Как эволюционировала языковая способность? Чтобы ответить на этот заключительный вопрос, обратимся к нашей истории и выделим два относительно независимых аспекта: филогенез и адаптацию. Филогенетический анализ обеспечивает описание эволюционных отношений между видами, выстраивая ветвистое дерево жизни. Когда мы описываем часть этого дерева, мы получаем представление о том, какие виды наиболее близко связаны и как далеко назад, в прошлое, эти отношения простираются. Мы можем также использовать филогенетический анализ, чтобы определить, являются ли сходные признаки некоторых видов гомологичными (благодаря происхождению от общего предка, обладавшего этим признаком) или аналогичными (т. е. совпадающими благодаря конвергентной эволюции). Когда мы сталкиваемся с гомологией, перед нами историческая или эволюционная непрерывность в развитии видов. Обнаруживая аналогии, мы становимся свидетелями нарушения исторической или эволюционной непрерывности. Таким образом, логично задаться вопросом, какие компоненты нашей языковой способности являются общими для нас и для других видов и какие присущи только человеку? В случаях, где компоненты обнаруживают сходство, мы можем спросить, развивались ли они непрерывно от некоторого исходного предшественника или фрагментарно, как части общего решения специфической адаптивной проблемы?
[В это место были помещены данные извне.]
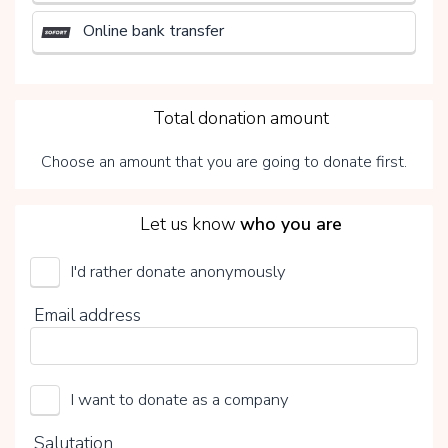
Online bank transfer
3
Total donation amount
Choose an amount that you are going to donate first.
4
Let us know
who you are
I'd rather donate anonymously
UMCG Transplantatiefonds
Email address
Choose your voluntary contribution
15%
I want to donate as a company
0%
20%
Salutation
Рассмотрим способность ребенка овладевать словами. В большинстве случаев изучение слова вовлекает звуковое подражание. Ребенок слышит, как его мать говорит: «Хочешь конфету?», и он повторяет: «Конфета». Слово «конфета» не кодируется в разуме, как спираль ДНК. Но способность подражать звукам — один из врожденных даров человеческого детеныша. Имитация не является специфическим компонентом способности к языку, но без этого ни один ребенок не смог бы овладеть лексикой своего родного языка, достигая ошеломляющего уровня — приблизительно пятьдесят тысяч слов у обычного выпускника средней школы.
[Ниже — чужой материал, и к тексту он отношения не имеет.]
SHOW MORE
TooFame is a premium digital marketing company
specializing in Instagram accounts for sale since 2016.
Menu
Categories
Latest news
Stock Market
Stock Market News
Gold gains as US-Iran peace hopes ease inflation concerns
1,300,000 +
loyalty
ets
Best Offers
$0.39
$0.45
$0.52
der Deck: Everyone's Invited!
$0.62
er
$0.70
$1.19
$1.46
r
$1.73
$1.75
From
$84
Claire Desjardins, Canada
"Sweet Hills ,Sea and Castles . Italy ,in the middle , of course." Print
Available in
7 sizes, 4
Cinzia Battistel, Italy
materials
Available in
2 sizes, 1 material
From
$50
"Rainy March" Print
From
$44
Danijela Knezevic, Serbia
Чтобы установить, свойственна ли вокальная имитация только людям, обратимся к другим видам. Хотя мы имеем 98% общих генов с шимпанзе, они не обнаруживают никаких признаков звукоподражания. То же самое характерно для всех других человекообразных обезьян, а также для низших обезьян. О чем говорит этот факт? О том, что люди развили способность к вокальной имитации спустя некоторое время после того, как отделились от нашего общего с шимпанзе предка, 6—7 миллионов лет назад. Другие виды, связанные с нами более отдаленно, чем любой из отряда приматов, обнаруживают способность к вокальной имитации: это относящиеся к отряду воробьиных певчие птицы, попугаи, колибри, а также дельфины и некоторые киты. Этот факт свидетельствует о том, что вокальная имитация свойственна не только людям. Кроме того, он еще раз подтверждает, что способность к вокальной имитации наследована людьми не от приматов. Более вероятно, что вокальная имитация развивалась у людей, некоторых птиц и некоторых морских млекопитающих независимо друг от друга. Вышеизложенное представляет относительно полный ответ на вопрос, как эволюционировала языковая способность?
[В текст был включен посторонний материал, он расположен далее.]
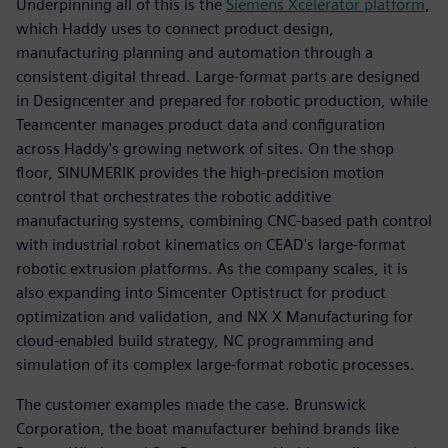
Underpinning all of this is the
Siemens Xcelerator platform
,
which Haddy uses to connect product design,
manufacturing planning and automation through a
consistent digital thread. Large-format parts are designed
in Designcenter and prepared for robotic production, while
Teamcenter manages product data and configuration
across Haddy's growing network of sites. On the shop
floor, SINUMERIK provides the high-precision motion
control that orchestrates the robotic additive
manufacturing systems, combining CNC-based path control
with industrial robot kinematics on CEAD's large-format
robotic extrusion platforms. As the company scales, it is
also expanding into Simcenter Optistruct for product
optimization and validation, and NX X Manufacturing for
cloud-enabled build strategy, NC programming and
simulation of its complex large-format robotic processes.
The customer examples made the case. Brunswick
Corporation, the boat manufacturer behind brands like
Обращаясь к вопросам адаптации, мы можем охарактеризовать взаимосвязи между функциональной организацией и генетическим результатом. До какой степени способность к звуковому подражанию обеспечивает преимущества для отбора с точки зрения воспроизведения вида? Причем звуковое подражание может использоваться в различных контекстах — для усвоения лексики родного языка, в том числе и диалектной, для копирования каждого слова родителей — их манеры говорить, иногда даже их раздражения. Какой из первоначальных факторов оказывал наибольшее давление на селекцию? Для чего в первую очередь развивалась вокальная имитация и в чем заключается ее теперешняя польза? Ответы на эти вопросы отличаются неопределенностью. Хотя мы нисколько не сомневаемся в повседневных преимуществах имитации, особенно важна ее роль в сохранении разных диалектов, формировании традиций и т. д., все же неясно, почему эта способность развилась у одних групп животных, а не у других.